The largest setback of course, was the fact that no one would know that the wearer was wearing Nothing, let alone that the Nothing was created by the leading designers of fashion. This problem was overcome by including a rectangular sticker in the box which the Nothing was packaged in, on which was written “The Nothing worn by this individual was designed and created by Gucci”.
This sticker was to be stuck to the right of the navel to indicate a Nothing shirt and on the right thigh to indicate Nothing pants. Another solution was to package the nothing in a designer handbag, thus the wearer could indicate by the fact that they had an Armani bag over their shoulder that the Nothing they were wearing on the rest of their body was Armani too.
The success of Nothing was like nothing seen before, it caught the entire world by storm and soon basically everybody in the world was walking around wearing Nothing, except for a few individuals who didn’t like the look. Soon cheap imitations were being manufactured in china and the public was warned to stay away from these cheaper look-alikes, they were said to be of lesser quality and would soon fall apart, in addition to the fact that the adhesive on the sticker was very weak and that close scrutiny would reveal a sticker on the back of the sticker that said “made in china”.
Other textile producers also tried coming up with their own Nothing-like material, and although they met with some success, calling their products things like Naught, Nil, and Zilch due to copyright laws, they did not have nearly the same success as the original Nothing. The original designers found the line to be so successful that they soon came out with spring, summer, fall and winter collections made of Nothing, in addition to swimwear, sportswear, eveningwear, and even wedding dresses of the same material.
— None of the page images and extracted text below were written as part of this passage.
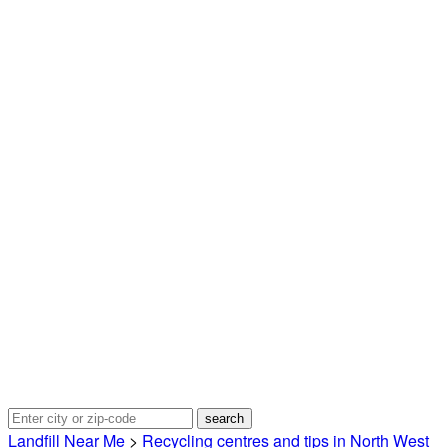
Landfill Near Me
>
Recycling centres and tips in North West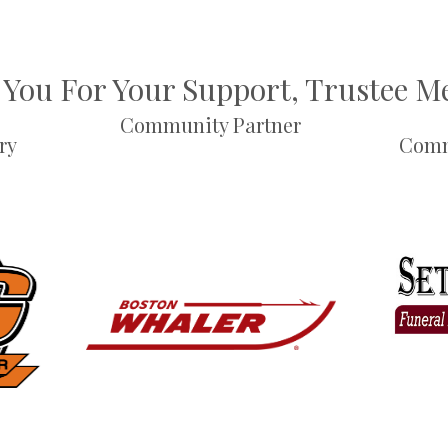
You For Your Support, Trustee 
Community Partner
ry
Comm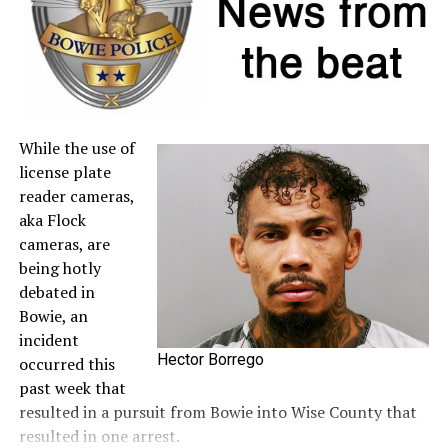
to the
Comptroller’s website
.
A full list of tax-free items is available
at
TexasTaxHoliday.org
.
While the use of
license plate
reader cameras,
aka Flock
cameras, are
being hotly
debated in
Bowie, an
incident
Hector Borrego
occurred this
past week that
resulted in a pursuit from Bowie into Wise County that
resulted in one arrest.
During a fashion show in Milan, in which Ralph Lauren was launching his new summer collection entitled “Zip”, a small boy sat in the crowd watching as model after model came out wearing Nothing. The boy was no more then six or seven years old, blond, with feet the swung several inches above the ground.
Next to him sat his mother who looked like she had had her only son in her late thirties, spoiled him silly, and spent most of her time attending fashion shows like this one. The boy tugged at his mothers’ arm and asked in a voice full of innocent surprise, “Mommy, those people aren’t wearing any clothes!” to which his mother responded by tapping him gently on the head and saying “I know Brandon, I know. That is exactly the point.”